Se trata de un dildo transformer, que se mueve y adopta diversas posiciones, no es precisamente grueso, o que tenga una textura especial. Lo que hizo que lo eligiera era la forma en que se puede mover y colocar en posiciones más orgánicas, no es un vibrador que se quede firme o que tenga una sola forma. Tiene dos partes o cabezas vibradoras y con ellas puede estimularse la vagina y al mismo tiempo el clítoris, el ano o unirlas para una experiencia más llena (por decirlo de alguna forma).

Además de que puede usarse muy bien para experimentar con diversos puntos al mismo tiempo me parece que su falta de grosor y la libertad que tiene para inventar ángulos ayuda a que se estimulen partes muy específicas, lo que a mí me da la sensación de que estoy cuidando de un parte a la vez.
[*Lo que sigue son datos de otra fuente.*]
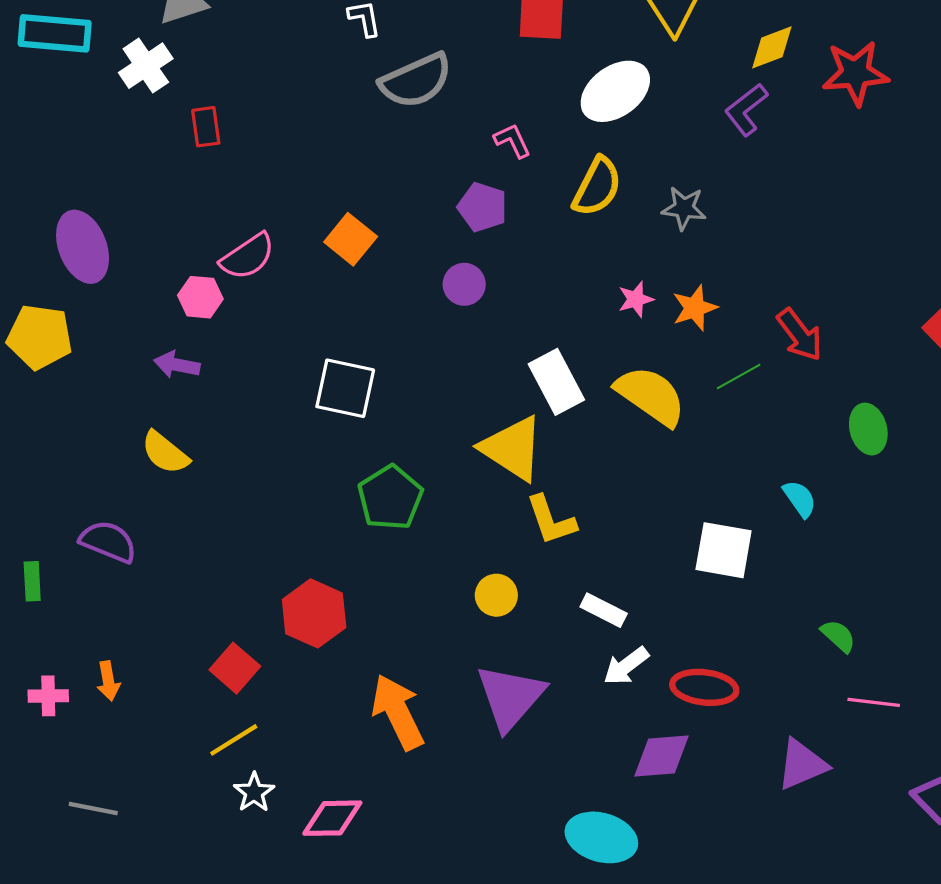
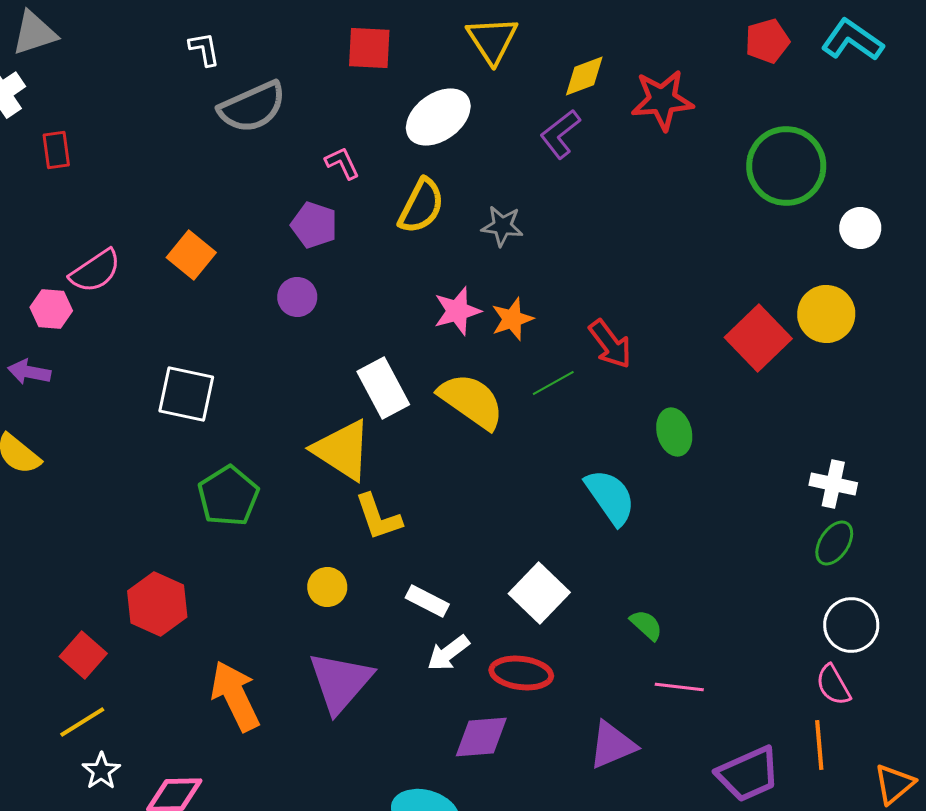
pink star: (636, 299) -> (457, 311), size x1.4
cyan semicircle: (800, 499) -> (610, 497), size x1.6
white square: (724, 550) -> (539, 593), moved, turned 34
Con este vibrador me queda mucho más claro cuando se trata de la excitación del punto G, cuando es de las paredes vaginales, cuando se trata de la estimulación que recibo en cada uno de los puntos en los que me detengo y decido probar.

Porque, lo he manifestado muchas veces, cuando se trata del placer lo mejor es experimentar, probar y buscarlo continuamente, la práctica es lo más importante para conseguir hacerlo bien. Sólo así cada mujer aprende qué es lo que le gusta, cómo el cuerpo no es el mismo siempre y que hay días en los que ciertas formas y tactos son mejores que otros, mientras que también hay lugares que parecen botones de encendido y apagado.

Lo importante de un juguete como este es lo que es capaz de hacer, por un lado se vuelve útil para experimentar, para hacer pruebas acerca de lo que nos hace excitarnos más, de lo que no nos gusta o incluso de lo que nos puede lastimar.

Afortunadamente no todos los cuerpos son iguales y no a todas nos gusta lo mismo. Por eso creo que masturbarse y usar juguetes resulta importante además de divertido.

Recuerdo a una amiga que le costaba excitarse con su pareja, después de un año de estar saliendo algo salió mal de forma que el sexo se volvió rutinario y de repente ya no se excitaba, no conseguía lubricar. Ayuda que además hubo una serie de problemas y malentendidos que no consiguieron resolver. Mientras que tengo una amiga que es todo lo contrario, que parece que ante las situaciones de tristeza y enojo su cuerpo le recuerda las necesidades que su sexo tiene, por eso no tiene problemas para desahogarse un poco con su pareja cuando algo va mal en su vida.